Felix von Leitner wrote:
>
> Thus spake asantos ([EMAIL PROTECTED]):
> > I find MySQL to be reliable and stable.
>
> Good luck to you, then.
> You will need it.
You may be wishing alot of people luck as I've used it fir 18 months
with no problems ....
>
> > I only keep logs for 6 months, so in
> > the last 6 months I've had MySQL 3.22.23 running for vpopmail-3.4.11-2 over
> > qmail-1.03+ezmlm-0.53, managing more than 260 virtual domains (about 500
> > Maildirs, many of which are "catch-all" accounts for a single domain), with
> > a overall trafic of more than 85000 messages a month, of which roughly 90%
> > are incoming. Not a single failure in the above software. That's on Linux
> > 2.2.14 SMP.
>
> > Is this the cue for "profile, don't speculate"?
>
> If your servers never crash and you never have unexpected hardware
> failures, mysql may be for you.
>
> Mysql users are consistently being bitten by data loss when one of their
> servers crashes. Mysql is notorious for being "SQL for kids", i.e. fine
> for playing around but not for production use. Use an SQL database that
> offers transactional integrity instead.
I wont ask why ....
Why the negative attitude, many people use MySQL with qmail / vpopmail
combo with very few problems.
Please, suggest idea's, based on facts, without hersay and insults.

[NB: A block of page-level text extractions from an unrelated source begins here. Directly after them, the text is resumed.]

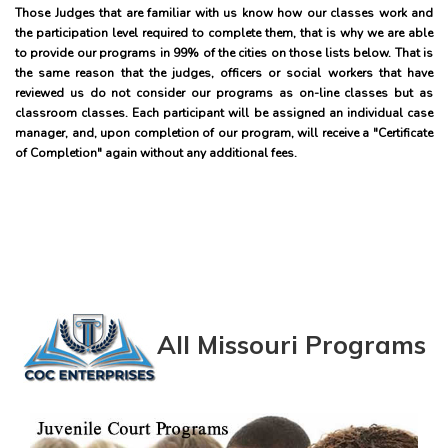
Those Judges that are familiar with us know how our classes work and
the participation level required to complete them, that is why we are able
to provide our programs in 99% of the cities on those lists below. That is
the same reason that the judges, officers or social workers that have
reviewed us do not consider our programs as on-line classes but as
classroom classes. Each participant will be assigned an individual case
manager, and, upon completion of our program, will receive a "Certificate
of Completion" again without any additional fees.
All Missouri Programs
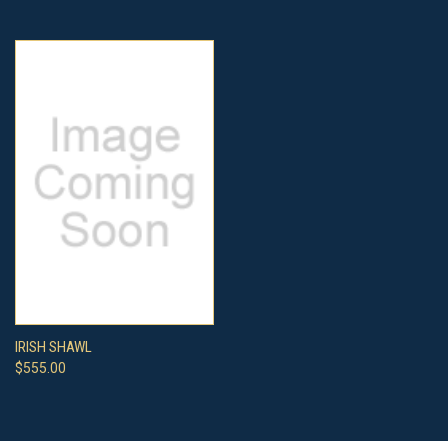
IRISH SHAWL
$555.00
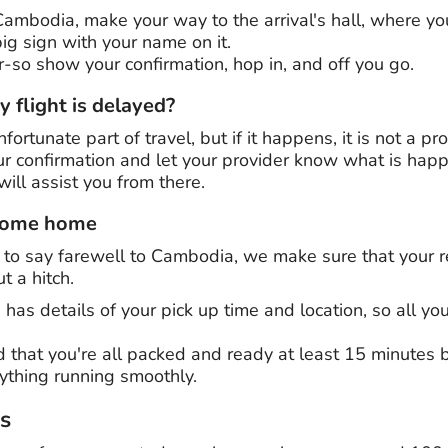
 Cambodia, make your way to the arrival's hall, where y
ig sign with your name on it.
er-so show your confirmation, hop in, and off you go.
 flight is delayed?
fortunate part of travel, but if it happens, it is not a p
r confirmation and let your provider know what is happe
ill assist you from there.
 come home
o say farewell to Cambodia, we make sure that your ret
t a hitch.
 has details of your pick up time and location, so all yo
 that you're all packed and ready at least 15 minutes b
rything running smoothly.
rs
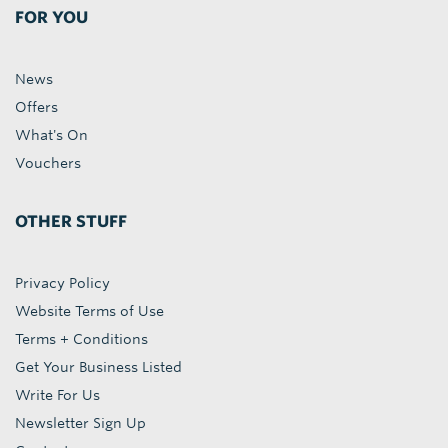
FOR YOU
News
Offers
What's On
Vouchers
OTHER STUFF
Privacy Policy
Website Terms of Use
Terms + Conditions
Get Your Business Listed
Write For Us
Newsletter Sign Up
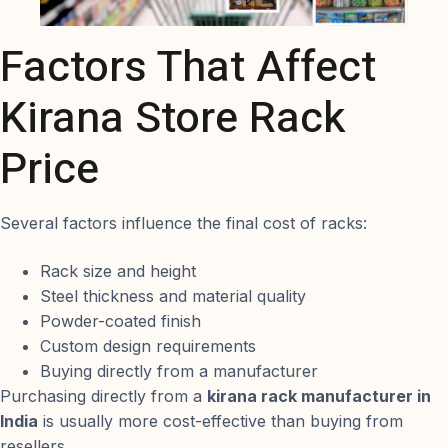
Factors That Affect
Kirana Store Rack
Price
Several factors influence the final cost of racks:
Rack size and height
Steel thickness and material quality
Powder-coated finish
Custom design requirements
Buying directly from a manufacturer
Purchasing directly from a
kirana rack manufacturer in
India
is usually more cost-effective than buying from
resellers.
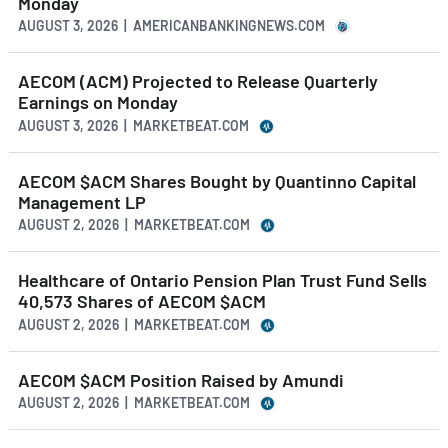
Monday
AUGUST 3, 2026 | AMERICANBANKINGNEWS.COM
AECOM (ACM) Projected to Release Quarterly
Earnings on Monday
AUGUST 3, 2026 | MARKETBEAT.COM
AECOM $ACM Shares Bought by Quantinno Capital
Management LP
AUGUST 2, 2026 | MARKETBEAT.COM
Healthcare of Ontario Pension Plan Trust Fund Sells
40,573 Shares of AECOM $ACM
AUGUST 2, 2026 | MARKETBEAT.COM
AECOM $ACM Position Raised by Amundi
AUGUST 2, 2026 | MARKETBEAT.COM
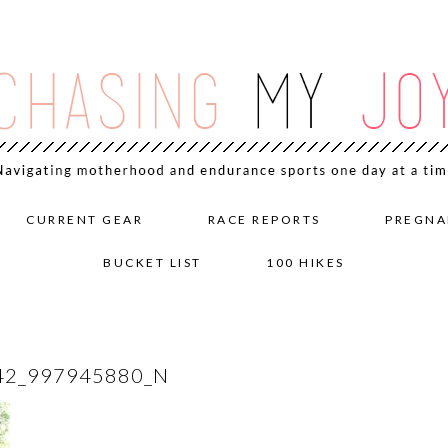
CURRENT GEAR
RACE REPORTS
PREGNA
BUCKET LIST
100 HIKES
42_997945880_N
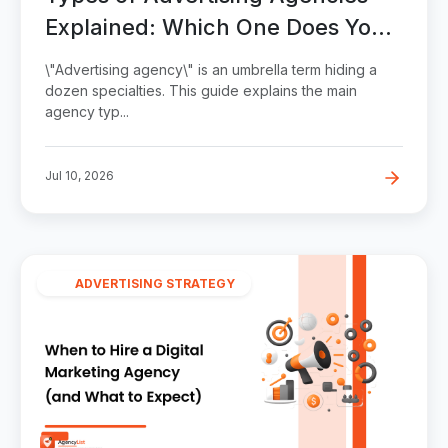
Explained: Which One Does Your
Business Need?
\"Advertising agency\" is an umbrella term hiding a
dozen specialties. This guide explains the main
agency typ...
Jul 10, 2026
ADVERTISING STRATEGY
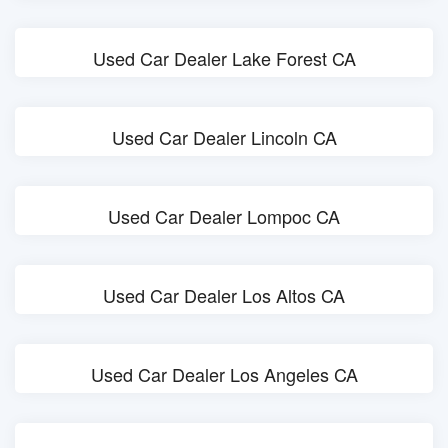
Used Car Dealer Lake Forest CA
Used Car Dealer Lincoln CA
Used Car Dealer Lompoc CA
Used Car Dealer Los Altos CA
Used Car Dealer Los Angeles CA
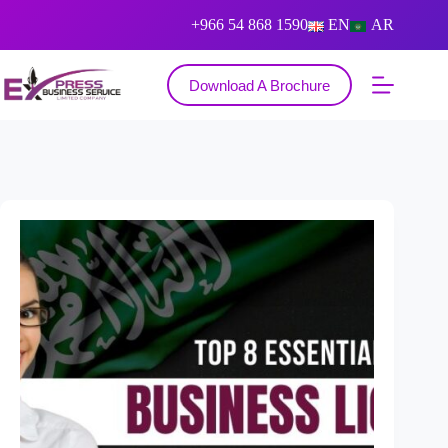
+966 54 868 1590
EN
AR
Download A Brochure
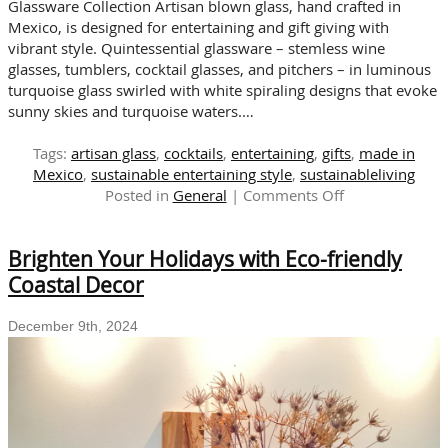
Glassware Collection Artisan blown glass, hand crafted in
Mexico, is designed for entertaining and gift giving with
vibrant style. Quintessential glassware – stemless wine
glasses, tumblers, cocktail glasses, and pitchers – in luminous
turquoise glass swirled with white spiraling designs that evoke
sunny skies and turquoise waters.…
Tags:
artisan glass
,
cocktails
,
entertaining
,
gifts
,
made in
Mexico
,
sustainable entertaining style
,
sustainableliving
on
Posted in
General
|
Comments Off
Artisan
Blown
Brighten Your Holidays with Eco-friendly
Glass:
Sensational
Coastal Decor
Sets
for
December 9th, 2024
Gifting
and
Entertaining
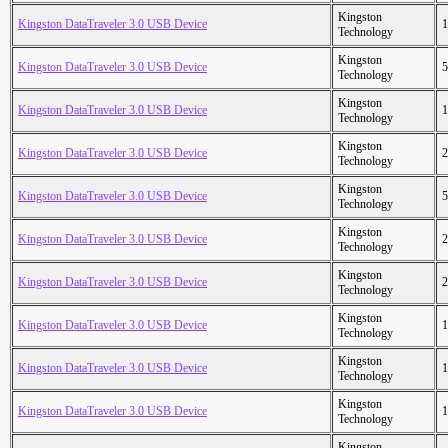
Kingston
Kingston DataTraveler 3.0 USB Device
1
Technology
Kingston
Kingston DataTraveler 3.0 USB Device
5
Technology
Kingston
Kingston DataTraveler 3.0 USB Device
1
Technology
Kingston
Kingston DataTraveler 3.0 USB Device
2
Technology
Kingston
Kingston DataTraveler 3.0 USB Device
5
Technology
Kingston
Kingston DataTraveler 3.0 USB Device
2
Technology
Kingston
Kingston DataTraveler 3.0 USB Device
2
Technology
Kingston
Kingston DataTraveler 3.0 USB Device
1
Technology
Kingston
Kingston DataTraveler 3.0 USB Device
1
Technology
Kingston
Kingston DataTraveler 3.0 USB Device
1
Technology
Kingston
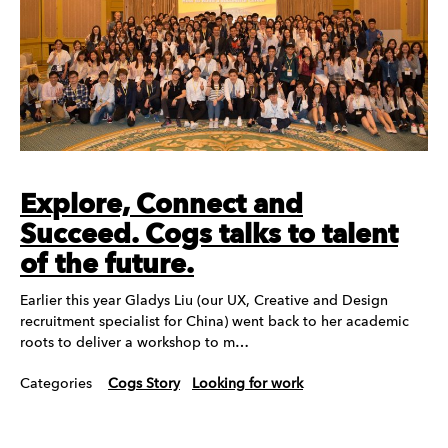
Explore, Connect and
Succeed. Cogs talks to talent
of the future.
Earlier this year Gladys Liu (our UX, Creative and Design
recruitment specialist for China) went back to her academic
roots to deliver a workshop to m…
Categories
Cogs Story
Looking for work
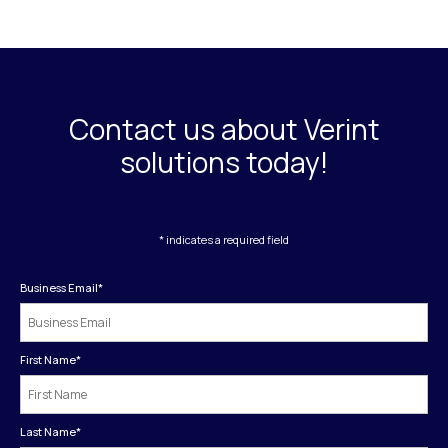
Contact us about Verint
solutions today!
* indicates a required field
Business Email
*
First Name
*
Last Name
*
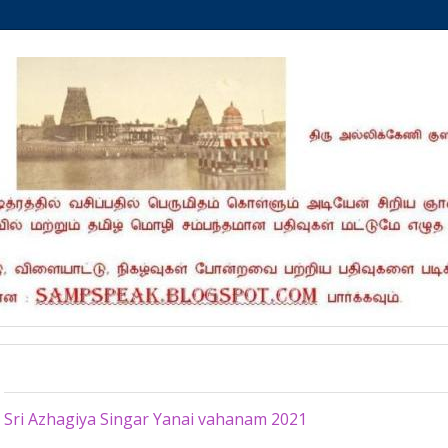
Sunday, March 7, 2021
Sri Azhagiya Singar Yanai vahanam 2021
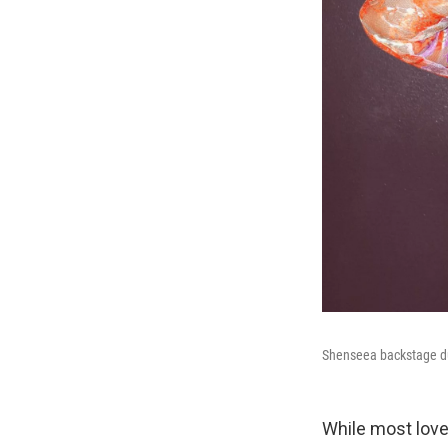
Shenseea backstage du
While most love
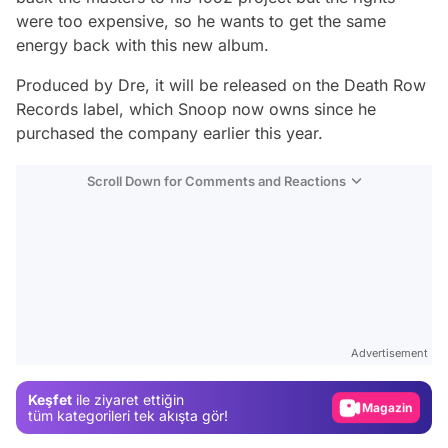
were too expensive, so he wants to get the same
energy back with this new album.
Produced by Dre, it will be released on the Death Row
Records label, which Snoop now owns since he
purchased the company earlier this year.
Scroll Down for Comments and Reactions
Video
Test
Advertisement
Gündem
Keşfet
ile ziyaret ettiğin
Magazin
tüm kategorileri tek akışta gör!
Video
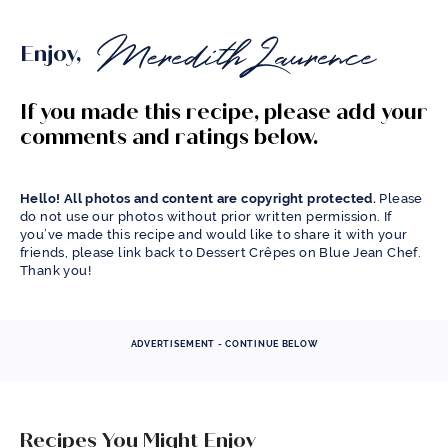
Enjoy,
If you made this recipe, please add your
comments and ratings below.
Hello! All photos and content are copyright protected.
Please
do not use our photos without prior written permission. If
you’ve made this recipe and would like to share it with your
friends, please link back to Dessert Crêpes on Blue Jean Chef.
Thank you!
ADVERTISEMENT - CONTINUE BELOW
Recipes You Might Enjoy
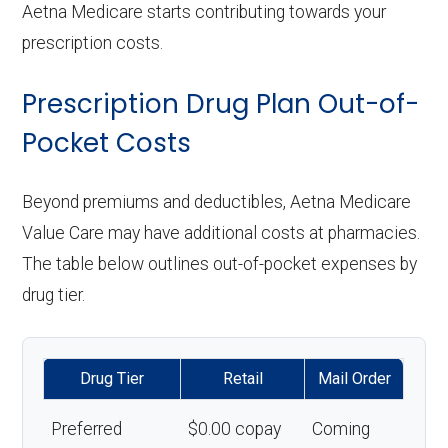
Aetna Medicare starts contributing towards your
prescription costs.
Prescription Drug Plan Out-of-
Pocket Costs
Beyond premiums and deductibles, Aetna Medicare
Value Care may have additional costs at pharmacies.
The table below outlines out-of-pocket expenses by
drug tier.
Drug Tier
Retail
Mail Order
Preferred
$0.00 copay
Coming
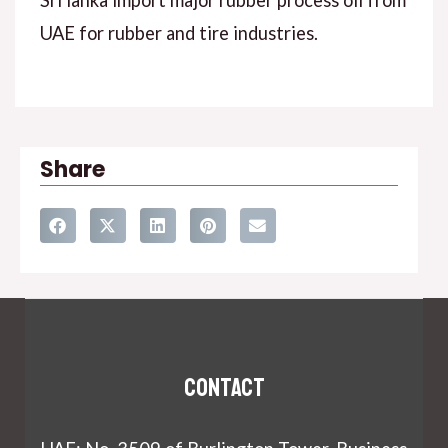
Sri lanka import major rubber process oil from
UAE for rubber and tire industries.
Share
Contact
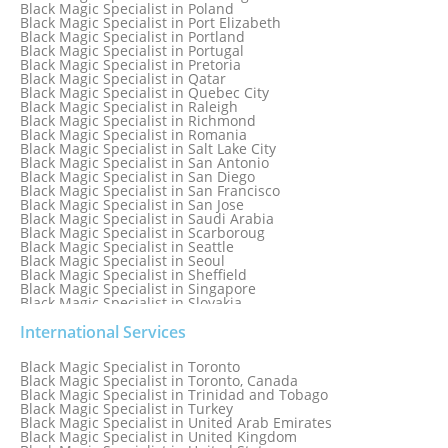
Black Magic Specialist in Orlando
Black Magic Specialist in Poland
Black Magic Specialist in Port Elizabeth
Black Magic Specialist in Portland
Black Magic Specialist in Portugal
Black Magic Specialist in Pretoria
Black Magic Specialist in Qatar
Black Magic Specialist in Quebec City
Black Magic Specialist in Raleigh
Black Magic Specialist in Richmond
Black Magic Specialist in Romania
Black Magic Specialist in Salt Lake City
Black Magic Specialist in San Antonio
Black Magic Specialist in San Diego
Black Magic Specialist in San Francisco
Black Magic Specialist in San Jose
Black Magic Specialist in Saudi Arabia
Black Magic Specialist in Scarboroug
Black Magic Specialist in Seattle
Black Magic Specialist in Seoul
Black Magic Specialist in Sheffield
Black Magic Specialist in Singapore
Black Magic Specialist in Slovakia
Black Magic Specialist in South Africa
Black Magic Specialist in South Korea
International Services
Black Magic Specialist in Spain
Black Magic Specialist in Sri Lanka
Black Magic Specialist in Toronto
Black Magic Specialist in St. Louis
Black Magic Specialist in Toronto, Canada
Black Magic Specialist in Sweden
Black Magic Specialist in Trinidad and Tobago
Black Magic Specialist in Switzerland
Black Magic Specialist in Turkey
Black Magic Specialist in Sydney
Black Magic Specialist in United Arab Emirates
Black Magic Specialist in Sydney, Australia
Black Magic Specialist in United Kingdom
Black Magic Specialist in Taiwan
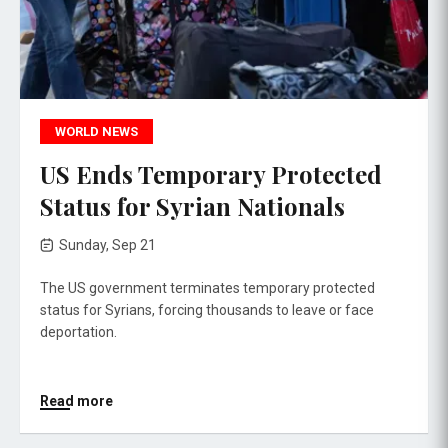
WORLD NEWS
US Ends Temporary Protected
Status for Syrian Nationals
Sunday, Sep 21
The US government terminates temporary protected
status for Syrians, forcing thousands to leave or face
deportation.
Read more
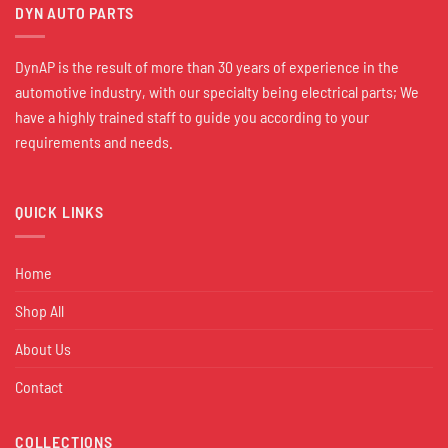
DYN AUTO PARTS
DynAP is the result of more than 30 years of experience in the
automotive industry, with our specialty being electrical parts; We
have a highly trained staff to guide you according to your
requirements and needs.
QUICK LINKS
Home
Shop All
About Us
Contact
COLLECTIONS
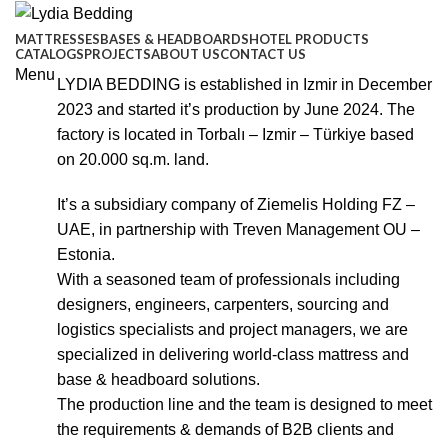
MATTRESSES
BASES & HEADBOARDS
HOTEL PRODUCTS
CATALOGS
PROJECTS
ABOUT US
CONTACT US
Menu
LYDIA BEDDING is established in Izmir in December
2023 and started it’s production by June 2024. The
factory is located in Torbalı – Izmir – Türkiye based
on 20.000 sq.m. land.
It’s a subsidiary company of Ziemelis Holding FZ –
UAE, in partnership with Treven Management OU –
Estonia.
With a seasoned team of professionals including
designers, engineers, carpenters, sourcing and
logistics specialists and project managers, we are
specialized in delivering world-class mattress and
base & headboard solutions.
The production line and the team is designed to meet
the requirements & demands of B2B clients and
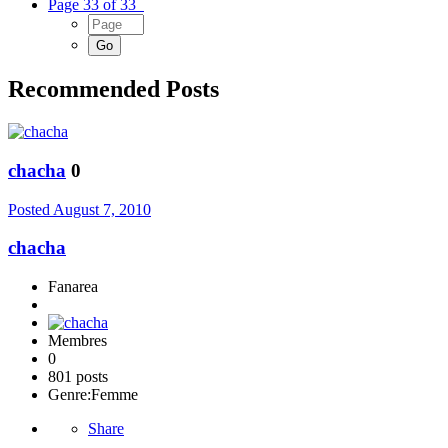
Page 33 of 33
Recommended Posts
chacha
0
Posted
August 7, 2010
chacha
Fanarea
Membres
0
801 posts
Genre:
Femme
Share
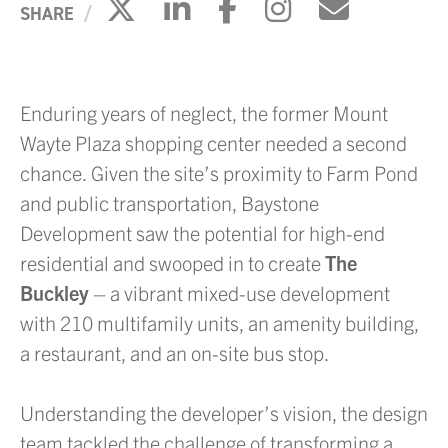
Click to share on X
Click to share on Li
Click to share 
Click to sh
Click to
SHARE
Enduring years of neglect, the former Mount
Wayte Plaza shopping center needed a second
chance. Given the site’s proximity to Farm Pond
and public transportation, Baystone
Development saw the potential for high-end
residential and swooped in to create
The
Buckley
– a vibrant mixed-use development
with 210 multifamily units, an amenity building,
a restaurant, and an on-site bus stop.
Understanding the developer’s vision, the design
team tackled the challenge of transforming a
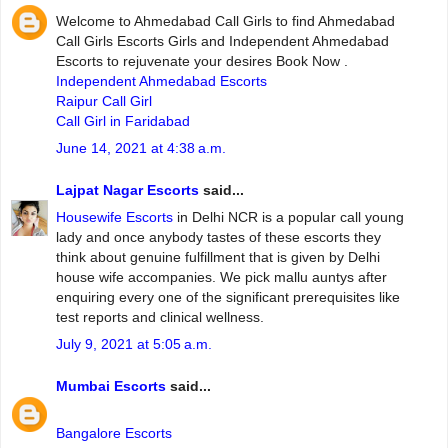
Welcome to Ahmedabad Call Girls to find Ahmedabad
Call Girls Escorts Girls and Independent Ahmedabad
Escorts to rejuvenate your desires Book Now .
Independent Ahmedabad Escorts
Raipur Call Girl
Call Girl in Faridabad
June 14, 2021 at 4:38 a.m.
Lajpat Nagar Escorts
said...
Housewife Escorts
in Delhi NCR is a popular call young
lady and once anybody tastes of these escorts they
think about genuine fulfillment that is given by Delhi
house wife accompanies. We pick mallu auntys after
enquiring every one of the significant prerequisites like
test reports and clinical wellness.
July 9, 2021 at 5:05 a.m.
Mumbai Escorts
said...
Bangalore Escorts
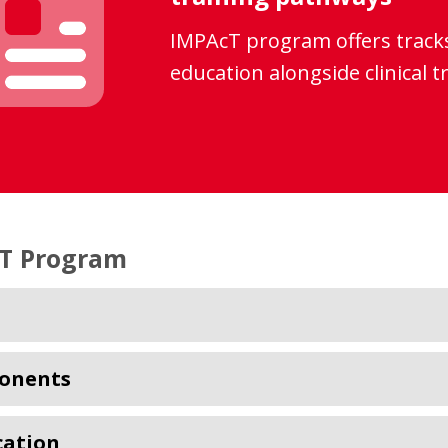
IMPAcT program offers tracks
education alongside clinical t
T Program
onents
cation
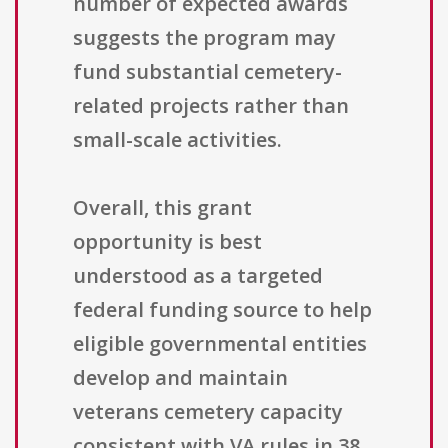
number of expected awards
suggests the program may
fund substantial cemetery-
related projects rather than
small-scale activities.
Overall, this grant
opportunity is best
understood as a targeted
federal funding source to help
eligible governmental entities
develop and maintain
veterans cemetery capacity
consistent with VA rules in 38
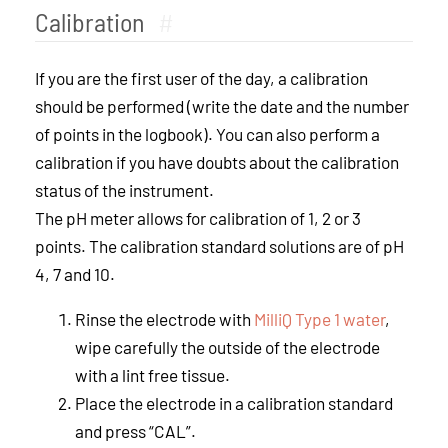
Calibration
#
If you are the first user of the day, a calibration
should be performed (write the date and the number
of points in the logbook). You can also perform a
calibration if you have doubts about the calibration
status of the instrument.
The pH meter allows for calibration of 1, 2 or 3
points. The calibration standard solutions are of pH
4, 7 and 10.
Rinse the electrode with
MilliQ Type 1 water
,
wipe carefully the outside of the electrode
with a lint free tissue.
Place the electrode in a calibration standard
and press “CAL”.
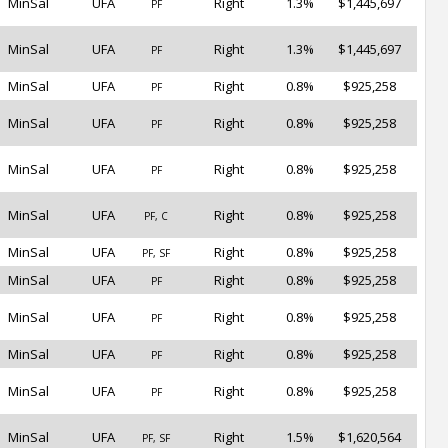
MinSal
UFA
Right
1.3%
$1,445,697
PF
MinSal
UFA
Right
1.3%
$1,445,697
PF
MinSal
UFA
Right
0.8%
$925,258
PF
MinSal
UFA
Right
0.8%
$925,258
PF
MinSal
UFA
Right
0.8%
$925,258
PF
MinSal
UFA
Right
0.8%
$925,258
PF, C
MinSal
UFA
Right
0.8%
$925,258
PF, SF
MinSal
UFA
Right
0.8%
$925,258
PF
MinSal
UFA
Right
0.8%
$925,258
PF
MinSal
UFA
Right
0.8%
$925,258
PF
MinSal
UFA
Right
0.8%
$925,258
PF
MinSal
UFA
Right
1.5%
$1,620,564
PF, SF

Otherwise you just appear as a ranter with a chip on his / her shoulder.
Greg
>
> Mysql recently added transactional integrity by integrating Berkeley DB,
> which is the single database that caused the most data loss on all of my
> machines combined. I would never use anything relying on Berkeley DB
> ever again. You just need to look at their source code to see what I
> mean.
>
> But in the end, the choice is yours. But don't whine when you use Mysql
> and lose all your data eventually. Keep good and current backups. If
> your data are read-only, then Mysql may even be a prudent choice.